**Working data**
[Start of section]
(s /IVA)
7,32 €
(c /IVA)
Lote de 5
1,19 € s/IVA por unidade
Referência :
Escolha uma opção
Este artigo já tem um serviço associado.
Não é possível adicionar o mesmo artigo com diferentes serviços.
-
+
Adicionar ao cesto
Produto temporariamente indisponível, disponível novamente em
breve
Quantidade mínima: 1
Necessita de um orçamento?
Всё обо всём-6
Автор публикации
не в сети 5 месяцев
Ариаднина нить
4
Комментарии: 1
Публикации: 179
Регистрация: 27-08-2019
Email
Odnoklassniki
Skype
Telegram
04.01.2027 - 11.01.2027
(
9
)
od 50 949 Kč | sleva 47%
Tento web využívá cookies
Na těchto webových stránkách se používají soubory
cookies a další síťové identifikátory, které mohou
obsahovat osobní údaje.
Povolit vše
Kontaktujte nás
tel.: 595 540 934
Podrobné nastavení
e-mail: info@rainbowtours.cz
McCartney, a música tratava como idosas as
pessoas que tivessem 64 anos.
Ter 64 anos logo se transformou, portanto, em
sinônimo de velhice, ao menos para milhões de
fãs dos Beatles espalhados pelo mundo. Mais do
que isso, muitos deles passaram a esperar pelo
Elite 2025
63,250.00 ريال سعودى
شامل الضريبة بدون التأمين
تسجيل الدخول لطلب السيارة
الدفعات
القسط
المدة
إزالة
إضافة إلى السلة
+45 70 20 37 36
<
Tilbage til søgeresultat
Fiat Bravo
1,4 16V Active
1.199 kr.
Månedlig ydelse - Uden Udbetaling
[End of section]
**The problem**
Looking at each line of the records, count the ones where the word "pelo" appears, and report only the count.

**Result for this exercise**
2